Data provided ->
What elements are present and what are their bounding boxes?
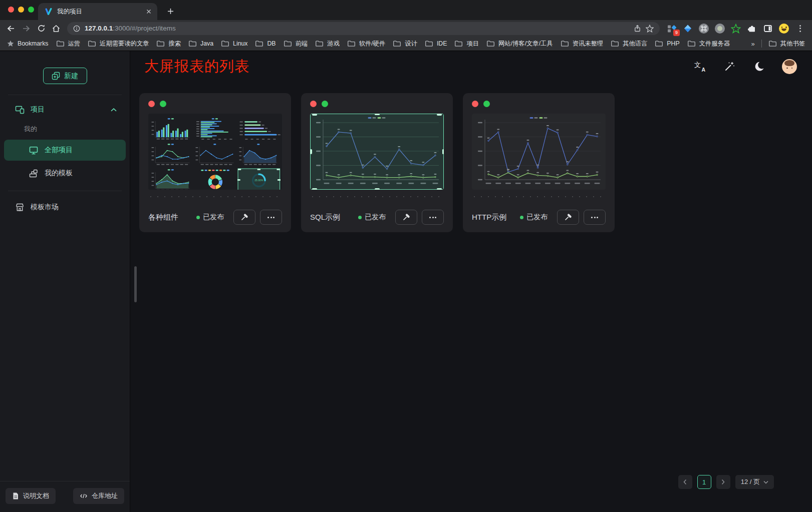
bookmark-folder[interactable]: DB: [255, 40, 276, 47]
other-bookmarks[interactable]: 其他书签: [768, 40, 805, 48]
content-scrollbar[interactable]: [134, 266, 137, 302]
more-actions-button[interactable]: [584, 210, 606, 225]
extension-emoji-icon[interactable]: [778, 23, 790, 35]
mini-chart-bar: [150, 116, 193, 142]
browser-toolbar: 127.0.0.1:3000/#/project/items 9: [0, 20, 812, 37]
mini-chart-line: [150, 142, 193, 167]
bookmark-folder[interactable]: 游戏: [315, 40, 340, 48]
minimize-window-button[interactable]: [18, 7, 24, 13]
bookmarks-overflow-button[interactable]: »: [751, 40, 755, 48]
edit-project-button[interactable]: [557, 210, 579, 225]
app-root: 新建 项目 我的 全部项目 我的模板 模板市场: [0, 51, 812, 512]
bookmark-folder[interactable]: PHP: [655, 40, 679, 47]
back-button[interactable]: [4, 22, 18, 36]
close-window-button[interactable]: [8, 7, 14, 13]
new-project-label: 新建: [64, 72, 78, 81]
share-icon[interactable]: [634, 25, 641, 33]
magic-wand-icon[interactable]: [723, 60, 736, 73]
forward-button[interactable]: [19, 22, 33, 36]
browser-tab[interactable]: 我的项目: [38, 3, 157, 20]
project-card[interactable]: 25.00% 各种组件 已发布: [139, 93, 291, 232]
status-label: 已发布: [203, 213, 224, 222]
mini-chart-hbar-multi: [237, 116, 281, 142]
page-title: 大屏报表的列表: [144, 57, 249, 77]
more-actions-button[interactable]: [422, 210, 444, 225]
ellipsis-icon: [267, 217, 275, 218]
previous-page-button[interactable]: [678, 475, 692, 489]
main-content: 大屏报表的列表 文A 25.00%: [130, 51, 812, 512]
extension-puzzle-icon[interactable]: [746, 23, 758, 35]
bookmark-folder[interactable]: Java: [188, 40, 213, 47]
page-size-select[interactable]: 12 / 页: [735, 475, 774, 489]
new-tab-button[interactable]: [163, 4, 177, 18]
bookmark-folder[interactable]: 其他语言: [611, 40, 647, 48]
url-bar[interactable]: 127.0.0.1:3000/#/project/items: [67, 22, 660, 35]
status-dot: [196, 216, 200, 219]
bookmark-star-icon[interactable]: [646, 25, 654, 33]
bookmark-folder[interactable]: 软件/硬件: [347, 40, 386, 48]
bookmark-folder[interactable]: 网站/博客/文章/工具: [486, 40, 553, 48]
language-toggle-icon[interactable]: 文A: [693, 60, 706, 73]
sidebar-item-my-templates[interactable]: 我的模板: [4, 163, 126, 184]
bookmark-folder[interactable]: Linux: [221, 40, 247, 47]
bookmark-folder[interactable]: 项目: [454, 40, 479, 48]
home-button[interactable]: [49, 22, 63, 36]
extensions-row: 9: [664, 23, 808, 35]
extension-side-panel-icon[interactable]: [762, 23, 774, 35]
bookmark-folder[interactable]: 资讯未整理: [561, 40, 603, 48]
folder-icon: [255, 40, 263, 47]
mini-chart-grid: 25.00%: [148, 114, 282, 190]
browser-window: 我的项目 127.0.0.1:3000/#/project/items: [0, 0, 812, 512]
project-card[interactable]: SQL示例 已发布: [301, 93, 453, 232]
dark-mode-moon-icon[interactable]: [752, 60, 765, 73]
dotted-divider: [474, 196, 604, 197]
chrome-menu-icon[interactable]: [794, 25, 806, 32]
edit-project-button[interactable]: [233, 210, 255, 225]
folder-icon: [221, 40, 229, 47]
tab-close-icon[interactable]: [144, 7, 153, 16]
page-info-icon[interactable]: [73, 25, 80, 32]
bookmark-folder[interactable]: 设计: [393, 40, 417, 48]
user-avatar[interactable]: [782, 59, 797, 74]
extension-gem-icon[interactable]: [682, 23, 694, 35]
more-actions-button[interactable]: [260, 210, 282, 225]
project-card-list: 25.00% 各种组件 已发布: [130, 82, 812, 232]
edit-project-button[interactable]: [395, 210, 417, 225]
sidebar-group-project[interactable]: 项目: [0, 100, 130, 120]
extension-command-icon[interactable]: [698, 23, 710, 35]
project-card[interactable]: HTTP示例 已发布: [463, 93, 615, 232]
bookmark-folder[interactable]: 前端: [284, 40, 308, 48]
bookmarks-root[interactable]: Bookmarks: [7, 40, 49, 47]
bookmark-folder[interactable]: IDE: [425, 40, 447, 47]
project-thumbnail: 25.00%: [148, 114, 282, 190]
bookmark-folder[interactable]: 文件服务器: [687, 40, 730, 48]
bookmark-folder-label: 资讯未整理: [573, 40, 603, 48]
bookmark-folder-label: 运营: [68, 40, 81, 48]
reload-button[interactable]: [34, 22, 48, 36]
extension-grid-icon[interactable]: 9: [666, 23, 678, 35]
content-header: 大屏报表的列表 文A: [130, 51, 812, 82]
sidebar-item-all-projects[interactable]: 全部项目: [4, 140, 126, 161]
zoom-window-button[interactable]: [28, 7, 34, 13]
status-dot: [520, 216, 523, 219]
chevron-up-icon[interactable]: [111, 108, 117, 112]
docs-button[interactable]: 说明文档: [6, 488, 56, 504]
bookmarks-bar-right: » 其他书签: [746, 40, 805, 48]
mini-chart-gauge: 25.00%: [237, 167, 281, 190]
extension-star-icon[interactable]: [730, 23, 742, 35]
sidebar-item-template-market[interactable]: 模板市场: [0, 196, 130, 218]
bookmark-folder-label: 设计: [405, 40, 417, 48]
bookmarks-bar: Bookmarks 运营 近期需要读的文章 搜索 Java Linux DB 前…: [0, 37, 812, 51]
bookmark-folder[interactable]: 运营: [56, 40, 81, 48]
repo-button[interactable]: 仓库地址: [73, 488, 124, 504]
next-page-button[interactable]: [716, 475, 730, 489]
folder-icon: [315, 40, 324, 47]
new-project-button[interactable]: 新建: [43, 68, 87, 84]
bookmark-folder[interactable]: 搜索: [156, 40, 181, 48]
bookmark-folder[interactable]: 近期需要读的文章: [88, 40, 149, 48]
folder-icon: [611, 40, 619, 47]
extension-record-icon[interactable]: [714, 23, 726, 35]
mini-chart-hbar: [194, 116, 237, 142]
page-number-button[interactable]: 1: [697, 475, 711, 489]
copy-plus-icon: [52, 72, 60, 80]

About this exercise ->
Take every line from the records above that has the word "全部项目" and copy it.

Solved exercise ->
app-root: 新建 项目 我的 全部项目 我的模板 模板市场: [0, 51, 812, 512]
sidebar-item-all-projects[interactable]: 全部项目: [4, 140, 126, 161]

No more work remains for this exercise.